All of the data below should be written out again exactly.

___ Extracted entries ___

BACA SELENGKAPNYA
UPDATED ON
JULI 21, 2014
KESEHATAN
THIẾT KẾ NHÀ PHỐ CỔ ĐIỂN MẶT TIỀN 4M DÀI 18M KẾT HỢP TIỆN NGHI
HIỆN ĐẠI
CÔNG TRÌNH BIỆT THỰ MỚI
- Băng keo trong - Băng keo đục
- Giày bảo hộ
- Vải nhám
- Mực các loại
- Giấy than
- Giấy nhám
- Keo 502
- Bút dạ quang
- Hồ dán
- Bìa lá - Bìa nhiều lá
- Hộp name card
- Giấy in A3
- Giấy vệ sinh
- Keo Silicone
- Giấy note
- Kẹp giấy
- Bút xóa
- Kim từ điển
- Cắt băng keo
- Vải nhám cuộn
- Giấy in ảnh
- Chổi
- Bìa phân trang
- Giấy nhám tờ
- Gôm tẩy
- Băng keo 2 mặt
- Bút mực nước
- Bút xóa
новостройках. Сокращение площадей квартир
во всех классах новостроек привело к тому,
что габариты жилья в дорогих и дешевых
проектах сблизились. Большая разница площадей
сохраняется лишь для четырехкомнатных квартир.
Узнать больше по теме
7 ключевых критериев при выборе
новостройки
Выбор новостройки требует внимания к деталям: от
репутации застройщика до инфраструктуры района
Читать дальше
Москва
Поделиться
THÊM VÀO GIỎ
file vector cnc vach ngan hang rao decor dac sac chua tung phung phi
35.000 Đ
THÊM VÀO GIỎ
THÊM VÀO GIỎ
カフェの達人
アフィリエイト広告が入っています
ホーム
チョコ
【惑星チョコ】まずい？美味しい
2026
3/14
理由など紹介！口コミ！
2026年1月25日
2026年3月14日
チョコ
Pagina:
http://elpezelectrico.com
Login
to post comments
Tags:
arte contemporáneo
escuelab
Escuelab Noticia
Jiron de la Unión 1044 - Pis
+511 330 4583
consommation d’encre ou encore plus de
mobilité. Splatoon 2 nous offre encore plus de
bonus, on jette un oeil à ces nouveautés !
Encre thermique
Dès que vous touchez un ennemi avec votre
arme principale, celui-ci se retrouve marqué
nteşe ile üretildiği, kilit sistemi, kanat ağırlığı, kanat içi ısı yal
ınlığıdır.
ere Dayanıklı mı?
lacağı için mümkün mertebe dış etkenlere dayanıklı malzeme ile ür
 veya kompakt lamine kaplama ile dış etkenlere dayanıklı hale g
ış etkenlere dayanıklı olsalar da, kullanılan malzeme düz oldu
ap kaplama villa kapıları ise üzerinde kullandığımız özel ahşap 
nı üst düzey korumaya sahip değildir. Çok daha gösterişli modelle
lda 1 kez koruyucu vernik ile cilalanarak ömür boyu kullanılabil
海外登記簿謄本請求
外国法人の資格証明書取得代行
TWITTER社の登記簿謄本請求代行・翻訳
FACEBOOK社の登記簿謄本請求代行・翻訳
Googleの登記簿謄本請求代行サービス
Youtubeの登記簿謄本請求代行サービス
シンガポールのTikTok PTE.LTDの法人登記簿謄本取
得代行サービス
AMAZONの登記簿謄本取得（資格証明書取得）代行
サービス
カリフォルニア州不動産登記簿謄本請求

___

→ **Task response**:
BACA SELENGKAPNYA
UPDATED ON
JULI 21, 2014
KESEHATAN
THIẾT KẾ NHÀ PHỐ CỔ ĐIỂN MẶT TIỀN 4M DÀI 18M KẾT HỢP TIỆN NGHI
HIỆN ĐẠI
CÔNG TRÌNH BIỆT THỰ MỚI
- Băng keo trong - Băng keo đục
- Giày bảo hộ
- Vải nhám
- Mực các loại
- Giấy than
- Giấy nhám
- Keo 502
- Bút dạ quang
- Hồ dán
- Bìa lá - Bìa nhiều lá
- Hộp name card
- Giấy in A3
- Giấy vệ sinh
- Keo Silicone
- Giấy note
- Kẹp giấy
- Bút xóa
- Kim từ điển
- Cắt băng keo
- Vải nhám cuộn
- Giấy in ảnh
- Chổi
- Bìa phân trang
- Giấy nhám tờ
- Gôm tẩy
- Băng keo 2 mặt
- Bút mực nước
- Bút xóa
новостройках. Сокращение площадей квартир
во всех классах новостроек привело к тому,
что габариты жилья в дорогих и дешевых
проектах сблизились. Большая разница площадей
сохраняется лишь для четырехкомнатных квартир.
Узнать больше по теме
7 ключевых критериев при выборе
новостройки
Выбор новостройки требует внимания к деталям: от
репутации застройщика до инфраструктуры района
Читать дальше
Москва
Поделиться
THÊM VÀO GIỎ
file vector cnc vach ngan hang rao decor dac sac chua tung phung phi
35.000 Đ
THÊM VÀO GIỎ
THÊM VÀO GIỎ
カフェの達人
アフィリエイト広告が入っています
ホーム
チョコ
【惑星チョコ】まずい？美味しい
2026
3/14
理由など紹介！口コミ！
2026年1月25日
2026年3月14日
チョコ
Pagina:
http://elpezelectrico.com
Login
to post comments
Tags:
arte contemporáneo
escuelab
Escuelab Noticia
Jiron de la Unión 1044 - Pis
+511 330 4583
consommation d’encre ou encore plus de
mobilité. Splatoon 2 nous offre encore plus de
bonus, on jette un oeil à ces nouveautés !
Encre thermique
Dès que vous touchez un ennemi avec votre
arme principale, celui-ci se retrouve marqué
nteşe ile üretildiği, kilit sistemi, kanat ağırlığı, kanat içi ısı yal
ınlığıdır.
ere Dayanıklı mı?
lacağı için mümkün mertebe dış etkenlere dayanıklı malzeme ile ür
 veya kompakt lamine kaplama ile dış etkenlere dayanıklı hale g
ış etkenlere dayanıklı olsalar da, kullanılan malzeme düz oldu
ap kaplama villa kapıları ise üzerinde kullandığımız özel ahşap 
nı üst düzey korumaya sahip değildir. Çok daha gösterişli modelle
lda 1 kez koruyucu vernik ile cilalanarak ömür boyu kullanılabil
海外登記簿謄本請求
外国法人の資格証明書取得代行
TWITTER社の登記簿謄本請求代行・翻訳
FACEBOOK社の登記簿謄本請求代行・翻訳
Googleの登記簿謄本請求代行サービス
Youtubeの登記簿謄本請求代行サービス
シンガポールのTikTok PTE.LTDの法人登記簿謄本取
得代行サービス
AMAZONの登記簿謄本取得（資格証明書取得）代行
サービス
カリフォルニア州不動産登記簿謄本請求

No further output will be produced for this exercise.